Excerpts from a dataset
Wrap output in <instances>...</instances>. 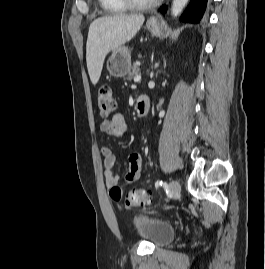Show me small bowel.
<instances>
[{
	"label": "small bowel",
	"instance_id": "c3829d8e",
	"mask_svg": "<svg viewBox=\"0 0 265 269\" xmlns=\"http://www.w3.org/2000/svg\"><path fill=\"white\" fill-rule=\"evenodd\" d=\"M101 132L114 136L121 137L127 131V122L122 114H115L111 119H104L100 123ZM101 155L104 159V177L106 184L110 187L117 186L119 182V176L113 171L117 156L112 152L108 146L101 147ZM142 155L140 153H132L129 156V168L125 176V182L127 184L135 182L141 171Z\"/></svg>",
	"mask_w": 265,
	"mask_h": 269
}]
</instances>
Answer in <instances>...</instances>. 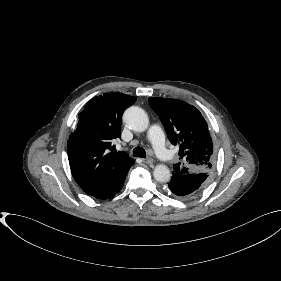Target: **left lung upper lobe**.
I'll list each match as a JSON object with an SVG mask.
<instances>
[{
  "label": "left lung upper lobe",
  "instance_id": "1",
  "mask_svg": "<svg viewBox=\"0 0 281 281\" xmlns=\"http://www.w3.org/2000/svg\"><path fill=\"white\" fill-rule=\"evenodd\" d=\"M173 145H179L180 162L173 175L207 173L215 165V150L208 126L201 113L188 103L169 98H149Z\"/></svg>",
  "mask_w": 281,
  "mask_h": 281
}]
</instances>
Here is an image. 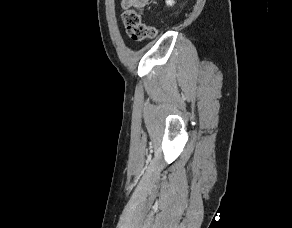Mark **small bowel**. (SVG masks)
Masks as SVG:
<instances>
[{"mask_svg":"<svg viewBox=\"0 0 292 228\" xmlns=\"http://www.w3.org/2000/svg\"><path fill=\"white\" fill-rule=\"evenodd\" d=\"M148 0H121V7L127 9L130 7L144 6Z\"/></svg>","mask_w":292,"mask_h":228,"instance_id":"small-bowel-1","label":"small bowel"}]
</instances>
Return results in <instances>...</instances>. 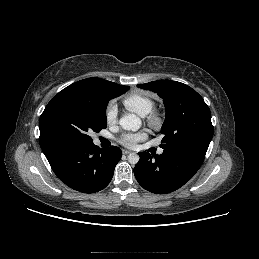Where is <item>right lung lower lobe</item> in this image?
I'll return each instance as SVG.
<instances>
[{
	"instance_id": "obj_1",
	"label": "right lung lower lobe",
	"mask_w": 259,
	"mask_h": 259,
	"mask_svg": "<svg viewBox=\"0 0 259 259\" xmlns=\"http://www.w3.org/2000/svg\"><path fill=\"white\" fill-rule=\"evenodd\" d=\"M54 173L70 188L95 193L111 181L122 152L117 146L99 149L91 144H64L45 153Z\"/></svg>"
}]
</instances>
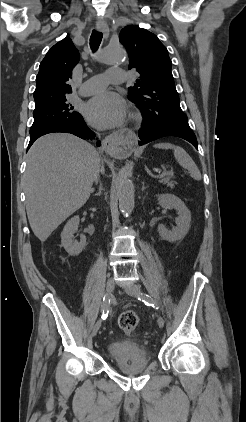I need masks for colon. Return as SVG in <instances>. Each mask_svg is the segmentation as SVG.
Here are the masks:
<instances>
[{
  "label": "colon",
  "instance_id": "colon-1",
  "mask_svg": "<svg viewBox=\"0 0 246 422\" xmlns=\"http://www.w3.org/2000/svg\"><path fill=\"white\" fill-rule=\"evenodd\" d=\"M139 323L138 316L133 311H125L118 318L119 327L126 333L133 332Z\"/></svg>",
  "mask_w": 246,
  "mask_h": 422
}]
</instances>
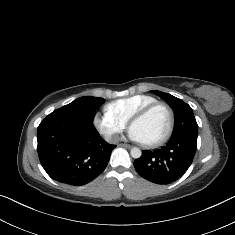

WORK TO COMPLETE
Nothing but the lines from the line containing "I need masks" through the last line of the records above is to be extracted, exactly and with no pictures.

RESULT
I need masks for colon. Return as SVG in <instances>. Each mask_svg is the segmentation as SVG.
Here are the masks:
<instances>
[{
  "label": "colon",
  "instance_id": "colon-1",
  "mask_svg": "<svg viewBox=\"0 0 246 422\" xmlns=\"http://www.w3.org/2000/svg\"><path fill=\"white\" fill-rule=\"evenodd\" d=\"M139 323L138 316L133 311H125L118 318L119 327L126 333L133 332Z\"/></svg>",
  "mask_w": 246,
  "mask_h": 422
}]
</instances>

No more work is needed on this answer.